### TASK DIRECTIONS
Reply with exactly the lines from the one that contains "designs that align with current" through the last line of the records below, and with no other lines.

### LISTED ENTRIES
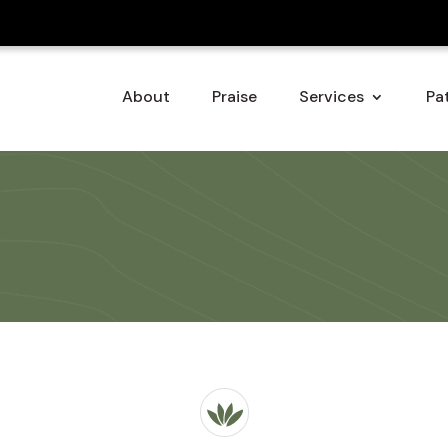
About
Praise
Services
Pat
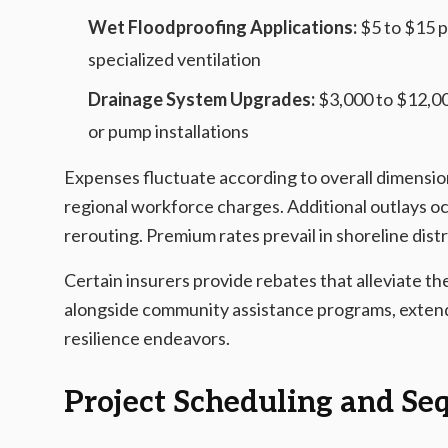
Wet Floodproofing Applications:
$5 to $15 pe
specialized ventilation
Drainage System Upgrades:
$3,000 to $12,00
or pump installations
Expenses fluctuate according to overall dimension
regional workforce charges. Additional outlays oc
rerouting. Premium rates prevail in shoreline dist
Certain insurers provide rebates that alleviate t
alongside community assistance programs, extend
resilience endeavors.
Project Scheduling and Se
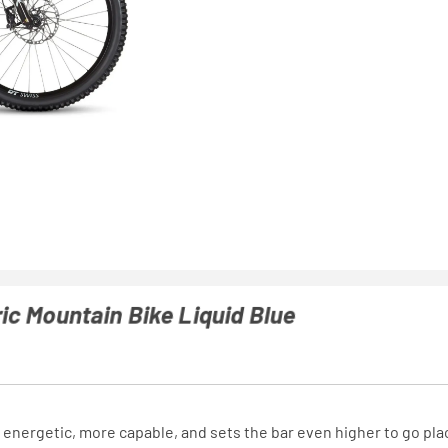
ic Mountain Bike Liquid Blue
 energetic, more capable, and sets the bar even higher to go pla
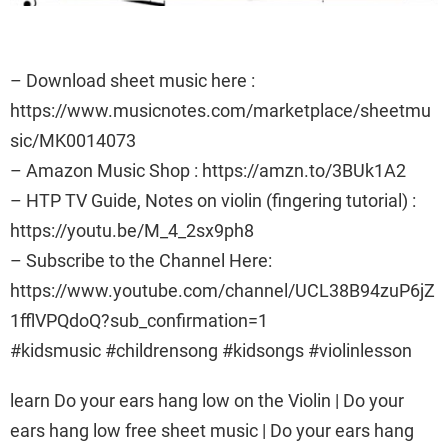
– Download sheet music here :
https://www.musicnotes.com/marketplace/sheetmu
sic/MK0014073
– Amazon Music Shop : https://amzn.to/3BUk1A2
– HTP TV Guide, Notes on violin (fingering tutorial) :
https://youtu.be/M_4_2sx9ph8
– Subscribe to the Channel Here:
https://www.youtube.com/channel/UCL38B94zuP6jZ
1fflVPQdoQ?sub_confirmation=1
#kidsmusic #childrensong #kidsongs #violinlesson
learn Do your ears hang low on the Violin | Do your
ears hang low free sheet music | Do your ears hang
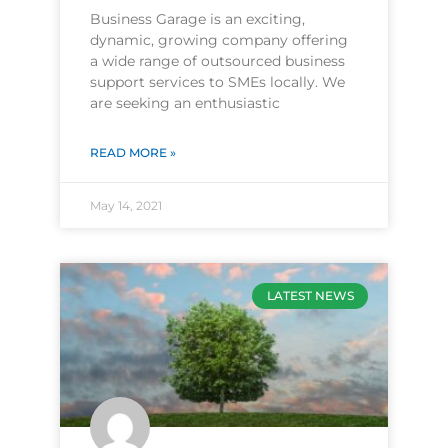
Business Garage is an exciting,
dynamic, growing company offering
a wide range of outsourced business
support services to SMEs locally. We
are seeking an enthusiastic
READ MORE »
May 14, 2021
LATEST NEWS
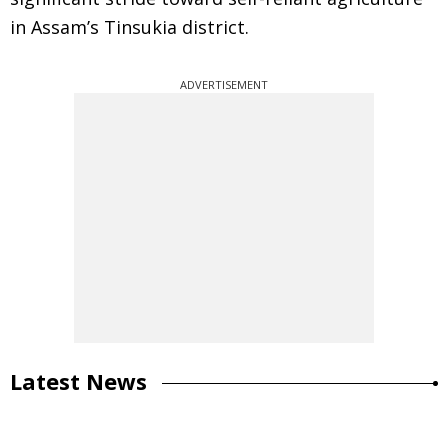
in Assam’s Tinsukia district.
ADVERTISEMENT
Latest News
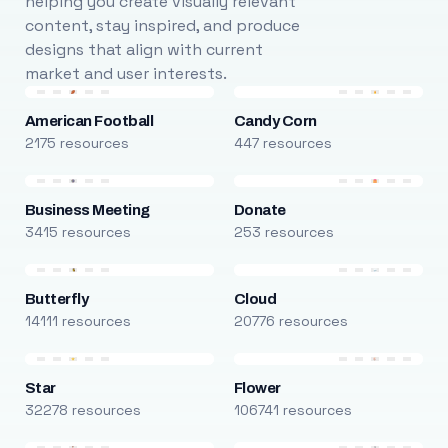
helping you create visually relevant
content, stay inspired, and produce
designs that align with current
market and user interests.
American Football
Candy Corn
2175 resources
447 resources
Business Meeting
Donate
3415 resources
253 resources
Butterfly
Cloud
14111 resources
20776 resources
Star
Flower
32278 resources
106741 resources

### RESPONSE TO THE TASK
designs that align with current
market and user interests.
American Football
Candy Corn
2175 resources
447 resources
Business Meeting
Donate
3415 resources
253 resources
Butterfly
Cloud
14111 resources
20776 resources
Star
Flower
32278 resources
106741 resources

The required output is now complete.